Exercise: Which lines of the data contain the string "list"? Copy every one of them.

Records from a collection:
----

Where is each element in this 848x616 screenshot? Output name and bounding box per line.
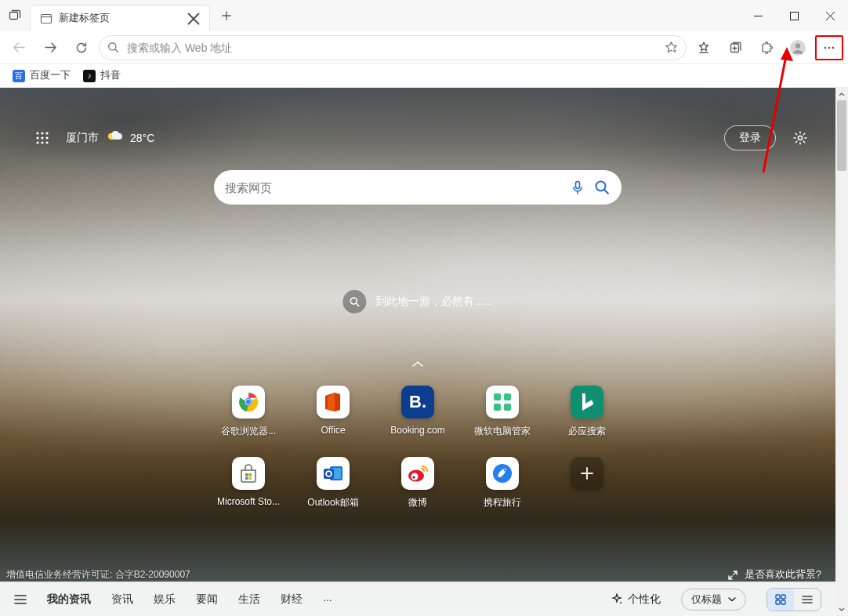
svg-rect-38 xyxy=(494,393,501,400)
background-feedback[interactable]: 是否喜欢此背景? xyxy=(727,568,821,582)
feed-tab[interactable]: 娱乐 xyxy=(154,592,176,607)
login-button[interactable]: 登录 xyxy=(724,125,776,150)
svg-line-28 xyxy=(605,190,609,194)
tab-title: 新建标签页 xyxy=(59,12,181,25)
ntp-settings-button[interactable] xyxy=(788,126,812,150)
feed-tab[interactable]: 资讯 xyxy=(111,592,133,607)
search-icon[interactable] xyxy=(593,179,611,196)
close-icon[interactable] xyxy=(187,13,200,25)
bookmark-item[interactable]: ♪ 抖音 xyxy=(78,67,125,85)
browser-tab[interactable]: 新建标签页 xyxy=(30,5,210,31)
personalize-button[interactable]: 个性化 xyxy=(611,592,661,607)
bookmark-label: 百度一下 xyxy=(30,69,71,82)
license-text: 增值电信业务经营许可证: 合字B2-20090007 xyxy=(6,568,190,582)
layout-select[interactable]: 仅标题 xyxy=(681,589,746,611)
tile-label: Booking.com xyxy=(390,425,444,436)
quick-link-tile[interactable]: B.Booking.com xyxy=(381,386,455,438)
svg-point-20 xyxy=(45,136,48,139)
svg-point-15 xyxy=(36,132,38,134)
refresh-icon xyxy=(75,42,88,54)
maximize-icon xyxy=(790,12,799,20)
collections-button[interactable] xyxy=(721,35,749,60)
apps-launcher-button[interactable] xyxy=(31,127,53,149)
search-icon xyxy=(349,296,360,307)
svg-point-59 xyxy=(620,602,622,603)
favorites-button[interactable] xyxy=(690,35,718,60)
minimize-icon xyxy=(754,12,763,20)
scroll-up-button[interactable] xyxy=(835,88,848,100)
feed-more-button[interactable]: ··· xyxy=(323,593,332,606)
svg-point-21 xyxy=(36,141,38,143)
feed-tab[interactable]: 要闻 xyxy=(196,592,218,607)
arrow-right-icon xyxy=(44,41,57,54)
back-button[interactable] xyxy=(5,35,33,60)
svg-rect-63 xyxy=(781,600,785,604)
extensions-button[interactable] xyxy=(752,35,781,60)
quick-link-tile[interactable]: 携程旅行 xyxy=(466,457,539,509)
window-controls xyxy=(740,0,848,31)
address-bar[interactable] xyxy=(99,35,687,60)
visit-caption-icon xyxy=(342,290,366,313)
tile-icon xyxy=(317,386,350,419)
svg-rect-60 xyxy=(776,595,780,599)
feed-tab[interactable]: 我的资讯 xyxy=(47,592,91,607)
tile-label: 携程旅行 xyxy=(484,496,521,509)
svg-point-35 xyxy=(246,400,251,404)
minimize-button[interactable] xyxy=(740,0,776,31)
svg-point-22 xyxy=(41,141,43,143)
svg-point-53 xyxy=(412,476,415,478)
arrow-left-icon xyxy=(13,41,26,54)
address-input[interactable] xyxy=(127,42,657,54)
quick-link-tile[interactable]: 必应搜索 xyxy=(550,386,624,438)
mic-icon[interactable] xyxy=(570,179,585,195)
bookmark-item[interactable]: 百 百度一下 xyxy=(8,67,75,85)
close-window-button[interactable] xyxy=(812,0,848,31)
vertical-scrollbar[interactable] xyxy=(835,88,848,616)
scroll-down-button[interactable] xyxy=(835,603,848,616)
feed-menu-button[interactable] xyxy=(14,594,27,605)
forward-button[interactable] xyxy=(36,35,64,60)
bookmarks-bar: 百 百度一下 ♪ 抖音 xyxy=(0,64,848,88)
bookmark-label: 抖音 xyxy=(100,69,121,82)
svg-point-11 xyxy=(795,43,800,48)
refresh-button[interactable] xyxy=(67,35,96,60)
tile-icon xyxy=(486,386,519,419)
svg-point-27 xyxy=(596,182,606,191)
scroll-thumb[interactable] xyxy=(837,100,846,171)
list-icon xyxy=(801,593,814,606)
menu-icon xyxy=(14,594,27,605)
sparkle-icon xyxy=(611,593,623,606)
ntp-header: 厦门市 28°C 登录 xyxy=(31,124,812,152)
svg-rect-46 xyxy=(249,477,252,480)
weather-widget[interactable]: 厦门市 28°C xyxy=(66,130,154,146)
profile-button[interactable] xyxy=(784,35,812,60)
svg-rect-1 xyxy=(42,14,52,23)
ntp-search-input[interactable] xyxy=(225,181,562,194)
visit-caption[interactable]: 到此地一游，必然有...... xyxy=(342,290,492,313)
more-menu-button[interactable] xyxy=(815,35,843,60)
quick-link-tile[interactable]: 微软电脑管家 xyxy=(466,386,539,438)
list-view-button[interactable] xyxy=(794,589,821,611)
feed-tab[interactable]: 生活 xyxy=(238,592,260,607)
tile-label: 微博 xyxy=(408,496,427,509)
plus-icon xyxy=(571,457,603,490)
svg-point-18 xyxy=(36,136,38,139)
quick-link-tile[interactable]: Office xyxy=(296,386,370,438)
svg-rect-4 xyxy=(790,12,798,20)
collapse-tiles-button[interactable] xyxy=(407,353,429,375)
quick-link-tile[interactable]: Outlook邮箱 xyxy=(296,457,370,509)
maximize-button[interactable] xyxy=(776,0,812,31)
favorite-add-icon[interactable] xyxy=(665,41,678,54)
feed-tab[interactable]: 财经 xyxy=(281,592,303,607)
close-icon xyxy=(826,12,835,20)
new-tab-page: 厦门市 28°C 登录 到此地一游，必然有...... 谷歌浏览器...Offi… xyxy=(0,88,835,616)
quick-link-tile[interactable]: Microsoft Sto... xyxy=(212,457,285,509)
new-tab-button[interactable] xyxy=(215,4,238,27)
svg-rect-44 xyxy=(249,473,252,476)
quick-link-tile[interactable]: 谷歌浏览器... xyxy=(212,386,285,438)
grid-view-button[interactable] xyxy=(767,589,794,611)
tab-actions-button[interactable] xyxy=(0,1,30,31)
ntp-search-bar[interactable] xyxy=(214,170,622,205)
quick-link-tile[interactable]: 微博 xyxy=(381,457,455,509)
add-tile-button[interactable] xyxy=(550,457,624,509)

----

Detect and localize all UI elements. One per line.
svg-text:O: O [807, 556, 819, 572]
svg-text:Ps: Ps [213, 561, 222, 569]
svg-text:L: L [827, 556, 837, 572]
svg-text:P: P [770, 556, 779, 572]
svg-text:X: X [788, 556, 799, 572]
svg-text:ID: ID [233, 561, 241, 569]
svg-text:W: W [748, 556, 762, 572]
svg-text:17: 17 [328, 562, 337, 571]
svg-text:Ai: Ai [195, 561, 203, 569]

----

Response for this exercise:
list-icon xyxy=(801,593,814,606)
list-view-button[interactable] xyxy=(794,589,821,611)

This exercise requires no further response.